J'ai souhaité présenter dans mon rapport ces chiffres largement méconnus car ils touchent à des problématiques qui sont au coeur des enjeux de l'eau et de la biodiversité : enjeux économiques – ces 23 milliards d'euros équivalent à un point du PIB et concernent l'activité de grandes entreprises qui jouent un rôle international important et réalisent à l'export un chiffre d'affaires deux fois supérieur à celui qu'elles enregistrent en France –, enjeux de gouvernance et d'efficacité des politiques publiques, enjeux de lisibilité, de transparence et de démocratie, enjeux liés au respect des principes qui régissent la politique de l'eau en France et en Europe – récupération des coûts, pollueur-payeur.

La gouvernance dans les domaines de l'eau et de la biodiversité est difficile pour diverses raisons.

Tout d'abord, nos politiques publiques sont encadrées par les textes européens – 80 % de la réglementation nationale est d'origine communautaire –, ce qui implique une rupture dans leur mise en oeuvre. Notre pays se doit de rendre des comptes à la Commission : certains contentieux sont en cours, dont vous trouverez la synthèse dans une annexe de mon rapport. En outre, les directives posent des obligations de résultat, alors que la tradition française fixait plutôt des obligations de moyens.

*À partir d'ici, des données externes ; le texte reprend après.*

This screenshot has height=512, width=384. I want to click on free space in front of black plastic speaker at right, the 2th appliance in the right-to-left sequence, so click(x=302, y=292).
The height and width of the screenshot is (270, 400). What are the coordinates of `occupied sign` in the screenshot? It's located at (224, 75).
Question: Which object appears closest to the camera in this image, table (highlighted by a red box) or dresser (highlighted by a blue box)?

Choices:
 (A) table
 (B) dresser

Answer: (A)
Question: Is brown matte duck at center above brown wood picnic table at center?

Cette nouvelle approche de nos politiques publiques intègre des logiques d'évaluation économique et environnementale. Elle peut être porteuse d'efficacité et d'efficience, à condition d'être comprise et appropriée par tous les acteurs chargés de sa mise en oeuvre. Les enjeux liés à l'eau, qu'ils soient quantitatifs ou qualitatifs, nécessitent une forte mobilisation des acteurs sur les territoires, dynamique au coeur de votre loi sur la transition énergétique, madame la ministre.

La multiplicité des acteurs, à l'échelle nationale, à l'échelle des bassins et à l'échelle locale, est une autre source de difficultés, qui risquent d'être accentuées par les évolutions législatives. Je pense en particulier aux lois de décentralisation, la compétence de la gestion de l'eau et des milieux aquatiques ayant été attribuée au bloc local.

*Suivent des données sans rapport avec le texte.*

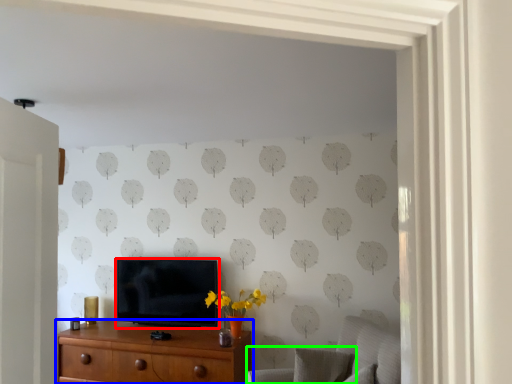 Question: Which object is the closest to the television (highlighted by a red box)? Choose among these: chest of drawers (highlighted by a blue box) or swivel chair (highlighted by a green box).

Choices:
 (A) chest of drawers
 (B) swivel chair

Answer: (A) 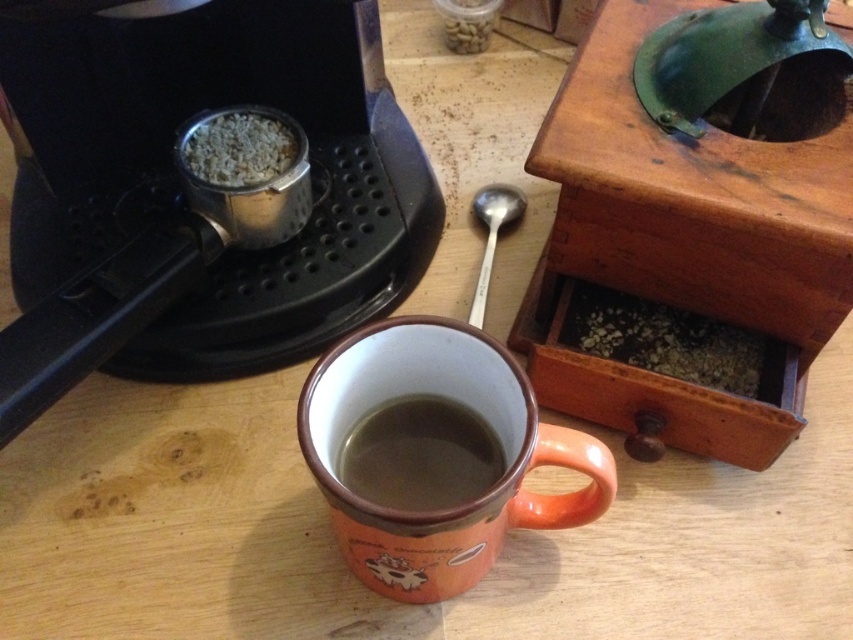 Does black plastic coffee machine at upper left have a lesser width compared to brown matte mug at center?

In fact, black plastic coffee machine at upper left might be wider than brown matte mug at center.

Does black plastic coffee machine at upper left appear on the right side of brown matte mug at center?

Incorrect, black plastic coffee machine at upper left is not on the right side of brown matte mug at center.

In order to click on black plastic coffee machine at upper left in this screenshot , I will do `click(186, 200)`.

Which of these two, wooden box at right or orange ceramic mug at center, stands taller?

wooden box at right

Between point (815, 298) and point (401, 449), which one is positioned in front?

Point (815, 298) is more forward.

Which is behind, point (579, 112) or point (355, 572)?

Point (355, 572)

Locate an element on the screen. wooden box at right is located at coordinates [689, 248].

Consider the image. Does orange ceramic mug at center come in front of brown matte mug at center?

That is True.

Between orange ceramic mug at center and brown matte mug at center, which one appears on the right side from the viewer's perspective?

orange ceramic mug at center

Describe the element at coordinates (434, 454) in the screenshot. I see `orange ceramic mug at center` at that location.

Locate an element on the screen. The width and height of the screenshot is (853, 640). orange ceramic mug at center is located at coordinates (434, 454).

Madame la ministre, pourriez-vous nous préciser les enjeux financiers liés aux inondations, qui inquiètent les élus ?

Pouvez-vous nous préciser également le calendrier du projet de loi relatif à la biodiversité, examiné au mois de juin par la commission du développement durable, son périmètre et les sommes en jeu ?

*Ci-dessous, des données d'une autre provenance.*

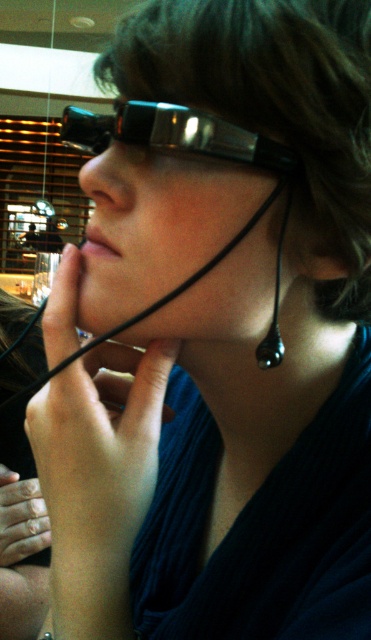 Can you confirm if black glossy glasses at center is positioned to the left of black glossy earring at lower right?

Indeed, black glossy glasses at center is positioned on the left side of black glossy earring at lower right.

Is black glossy glasses at center smaller than black glossy earring at lower right?

Incorrect, black glossy glasses at center is not smaller in size than black glossy earring at lower right.

This screenshot has width=371, height=640. Identify the location of black glossy glasses at center. (173, 134).

Find the location of `black glossy glasses at center`. black glossy glasses at center is located at coordinates (173, 134). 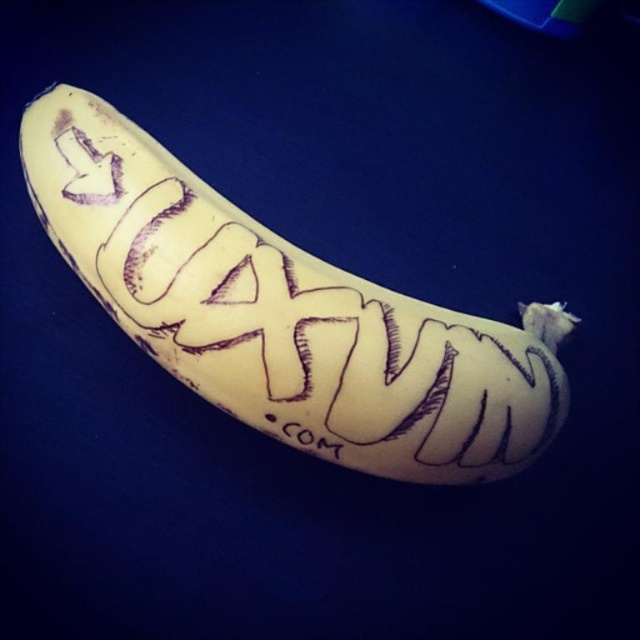 You are an artist trying to paint this scene. You notice the yellow matte banana at center and the black ink text at center. Which object should you paint first if you want to follow the proper layering technique to ensure the text remains visible?

The yellow matte banana at center is positioned over the black ink text at center, so you should paint the black ink text at center first to ensure it remains visible underneath the banana.

You are an artist trying to paint the scene. You need to place the yellow matte banana at center and the black ink text at center in your painting. According to the image, which object should be positioned to the right side?

The black ink text at center should be positioned to the right side because the yellow matte banana at center is to the left of black ink text at center.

Afin de conserver une gouvernance efficace de l'eau et de la biodiversité, il me paraît indispensable d'engager une réflexion stratégique pour mieux articuler l'action de l'État et de ses services déconcentrés et celle des collectivités locales. Une approche transversale est nécessaire car ces domaines sont toujours affectés par les politiques publiques menées sur les territoires, qu'il s'agisse de l'aménagement, de l'urbanisme, de l'environnement ou de de l'industrie.

M. Hervé Mariton, rapporteur spécial pour la prévention des risques et pour la conduite et le pilotage des politiques de l'écologie, de l'énergie, du développement durable et de la mer. Alors que dans son avis du 17 octobre, l'Autorité de sûreté nucléaire a soulevé la question du volume et de la nature de ses moyens financiers, j'aimerais savoir, madame la ministre, comment vous envisagez l'avenir de son financement. Quelle est votre position sur l'affectation directe de moyens que l'ASN réclame depuis de nombreuses années déjà ?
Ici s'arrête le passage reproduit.